The videotape played to the jury, by contrast, was a 22-minute depiction of the crime by defendant’s own brother, explicitly detailing his role as well as defendant’s. In its reliability it was so overpowering that it necessarily added credibility to Norberto’s testimony, and erased the indicia of nonreliability. As an example, while Norberto in his testimony related only that Benjamin and defendant had gone to hold up the gas station, Benjamin in his confession stated that several persons, including Norberto’s brother Jerry, had done many holdups together including the one *76in issue. This clear statement* of Jerry’s complicity explained for the jury not only why Norberto had not come forward with defendant’s statement for five months, but also why defendant and Benjamin would have gone to Jerry’s residence just after the crime. The jury could hardly have avoided looking to Benjamin’s confession to resolve any doubts about whether his brother had in fact confessed to Norberto.

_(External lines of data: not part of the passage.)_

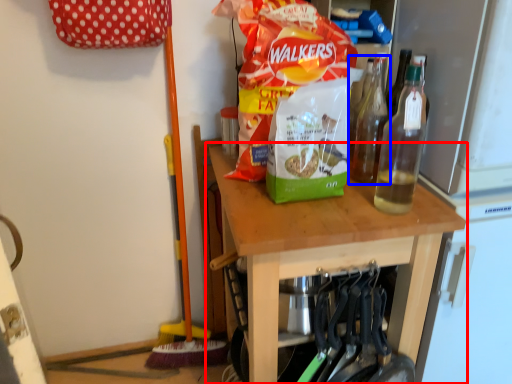 Question: Which of the following is the closest to the observer, table (highlighted by a red box) or bottle (highlighted by a blue box)?

Choices:
 (A) table
 (B) bottle

Answer: (A) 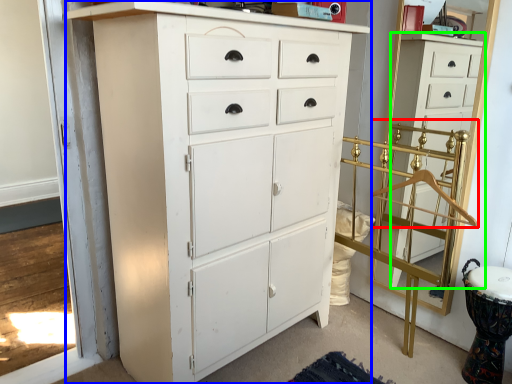 Question: Which is farther away from hanger (highlighted by a red box)? chest of drawers (highlighted by a blue box) or chest of drawers (highlighted by a green box)?

Choices:
 (A) chest of drawers
 (B) chest of drawers

Answer: (A) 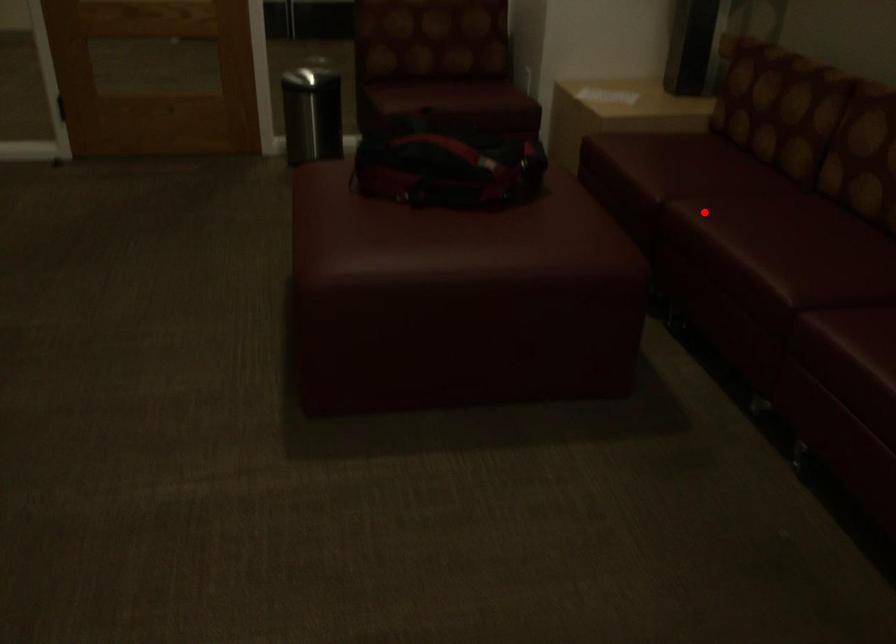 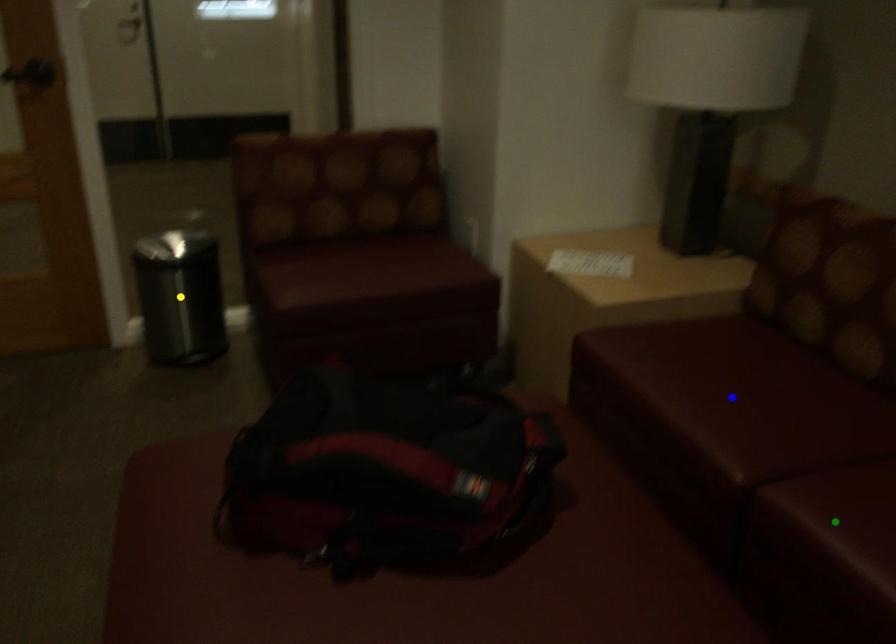 Question: I am providing you with two images of the same scene from different viewpoints. A red point is marked on the first image. You are given multiple points on the second image. Which point in image 2 is actually the same real-world point as the red point in image 1?

Choices:
 (A) yellow point
 (B) blue point
 (C) green point

Answer: (C)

The issue is simply whether on these facts there should have been a severance. I do not find in the prior decisions of this court the per se rule now established by this case that even an enormous disparity in reliability is not to be considered as a factor in deciding whether confessions interlock. In particular cases where there is a patent danger, as there was here, that the jury may from the inadmissible evidence, impermissibly draw evidence establishing defendant’s guilt, then the viable alternative of ordering separate trials should be followed. The rationale of Bruton is otherwise rendered meaningless. I would reverse the order below and order a new trial.

In People v Cruz: Order affirmed.

Chief Judge Wachtler and Judges Jasen and Titone concur with Judge Simons; Judge Kaye dissents and votes to reverse in a separate opinion in which Judge Meyer concurs; Judge Alexander taking no part.

In People v Brims: Order affirmed.

Chief Judge Wachtler and Judges Jasen, Meyer, Kaye and Titone concur; Judge Alexander taking no part.

Without Benjamin’s vivid exposition, the only evidence to fill this logical gap is Norberto’s meaningless, or at best ambiguous, comment that he did not come forward sooner because his brother "had the event”.